11:31 PM PST on Saturday, November 28, 2009

Sacramento Bureau

SACRAMENTO – Inland developer Stephen Russell Holgate spent well into the six figures to propel the legislative aspirations of San Jacinto Councilman Jim Ayres, according to Riverside County prosecutors. But why would he?

Land-use decisions have long been the turf of city councils and county boards of supervisors. The Legislature includes 120 people. Ayres, if his 2006 Assembly campaign had been successful, would have been just another member of a heavily outnumbered Republican minority.

This month’s political corruption indictments in San Jacinto highlight a long tradition of moneyed interests supporting the political goals of candidates at all levels, from school board and judgeships to the Legislature and Congress.

The support can reflect friendships, shared ideology or a desire for access to elected officials. Campaign donations can be a way of saying “thank you” to an ally for past assistance.

In some cases, the money can be viewed as an investment in the future. Many donors already are comfortable with long-term bets, such as a developer who buys a land option on the guess that it someday will become a high-priced housing development or business park.

Today’s freshman lawmaker assigned a small Capitol office could become tomorrow’s regional power player who can make a phone call that produces results.

Whatever the reasons, the volume of political contributions continues to grow across the board.

Last week, a report by the Center for Responsive Politics and the National Institute for Money in State Politics identified $5.8 billion dollars in itemized contributions to federal and state campaigns during the 2007-08 election cycle.

In August, a report by California’s campaign finance watchdog found that candidates for legislative and statewide office in 2010 and beyond already had raised $60 million.


The Nov. 12 corruption indictment of nine civic and business leaders accuses them of laundering tens of thousands of dollars in campaign money as well as tax fraud, bribery, perjury and filing false government documents. The indictment names four out of five members of the San Jacinto City Council and a school board member.

Besides Ayres, 48, others named in the 155-count indictment are Holgate, 62; San Jacinto Mayor Dale Stubblefield, 41; Vice Mayor John Mansperger, 41; Councilman James Potts, 67; and Ayres’ wife, Nancy Jo Ayres, 44, a San Jacinto Unified School District board member.

Also charged are developers and businessmen Scott Douglas Shaull, 45, of Roseville; Robert Edward Osborne, 69, of Mission Viejo; and Byron Jerry Ellison Sr., 70, of San Jacinto. Shaull and Ellison have developed properties with Holgate.

The indictment charges the group with 56 felonies and 99 misdemeanors.

A Press-Enterprise review of city records and court documents also shows that Ayres and other indicted council members repeatedly voted to approve projects favorable to Holgate and Osborne, who also allegedly helped funnel money to Ayres’ campaign.

Such votes raise conflict-of-interest concerns but often are perfectly legal.

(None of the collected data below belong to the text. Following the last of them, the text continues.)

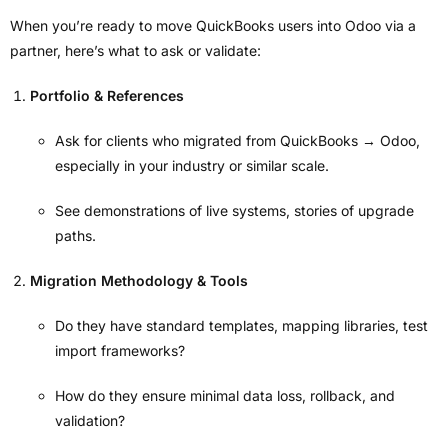
When you’re ready to move QuickBooks users into Odoo via a
partner, here’s what to ask or validate:
Portfolio & References
Ask for clients who migrated from QuickBooks → Odoo,
especially in your industry or similar scale.
See demonstrations of live systems, stories of upgrade
paths.
Migration Methodology & Tools
Do they have standard templates, mapping libraries, test
import frameworks?
How do they ensure minimal data loss, rollback, and
validation?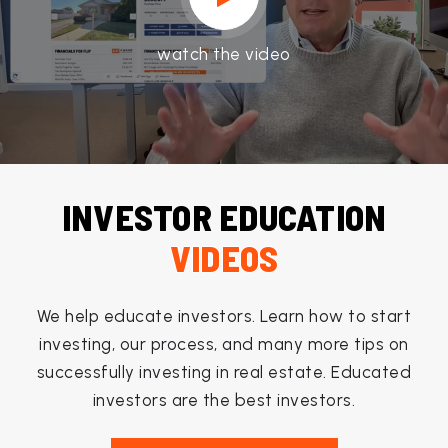
watch the video
INVESTOR EDUCATION
VIDEOS
We help educate investors. Learn how to start
investing, our process, and many more tips on
successfully investing in real estate. Educated
investors are the best investors.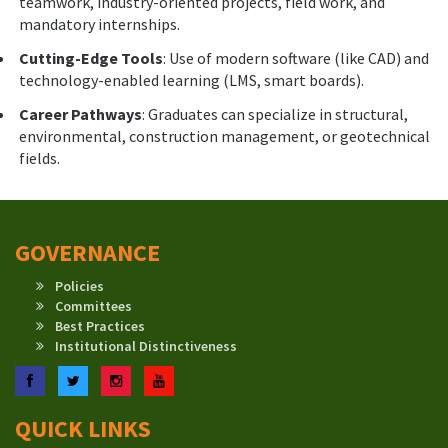
teamwork, industry-oriented projects, field work, and
mandatory internships.
Cutting-Edge Tools
: Use of modern software (like CAD) and
technology-enabled learning (LMS, smart boards).
Career Pathways
: Graduates can specialize in structural,
environmental, construction management, or geotechnical
fields.
GOVERNANCE
Policies
Committees
Best Practices
Institutional Distinctiveness
Facebook
Twitter
Instagram
YouTube
QUICK LINKS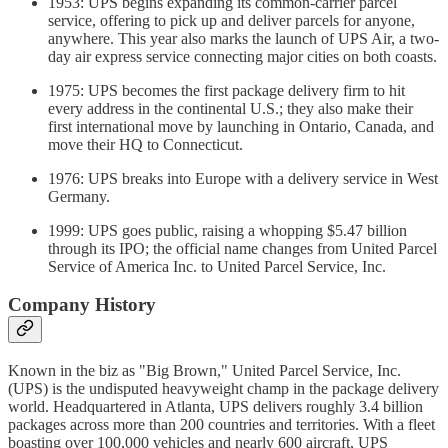
1953: UPS begins expanding its common-carrier parcel
service, offering to pick up and deliver parcels for anyone,
anywhere. This year also marks the launch of UPS Air, a two-
day air express service connecting major cities on both coasts.
1975: UPS becomes the first package delivery firm to hit
every address in the continental U.S.; they also make their
first international move by launching in Ontario, Canada, and
move their HQ to Connecticut.
1976: UPS breaks into Europe with a delivery service in West
Germany.
1999: UPS goes public, raising a whopping $5.47 billion
through its IPO; the official name changes from United Parcel
Service of America Inc. to United Parcel Service, Inc.
Company History
Known in the biz as "Big Brown," United Parcel Service, Inc.
(UPS) is the undisputed heavyweight champ in the package delivery
world. Headquartered in Atlanta, UPS delivers roughly 3.4 billion
packages across more than 200 countries and territories. With a fleet
boasting over 100,000 vehicles and nearly 600 aircraft, UPS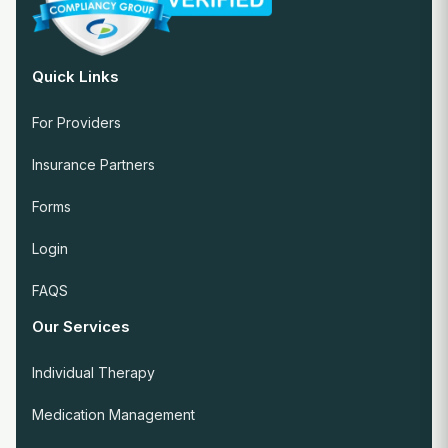
Quick Links
For Providers
Insurance Partners
Forms
Login
FAQS
Our Services
Individual Therapy
Medication Management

Holgate has not commented publicly since the indictment. Ayres has declined to comment on the case but said he has no plans to resign from the San Jacinto City Council.

Some political experts noted that Ayres, if he had been elected to the Assembly, still could have helped Holgate and other supporters. A person’s local connections don’t disappear when they go to Sacramento.

Some politicians are even more ambitious, and play a large role in recruiting and supporting like-minded candidates for elected office across an area.

Republican consultant Matt Rexroad, who worked against Ayres in the 2006 campaign, said he believes Ayres was intent on “empire building.”

“Jim Ayres is probably the kind of person who would continue to be very involved in San Jacinto politics” if he had been elected to the Assembly, Rexroad said.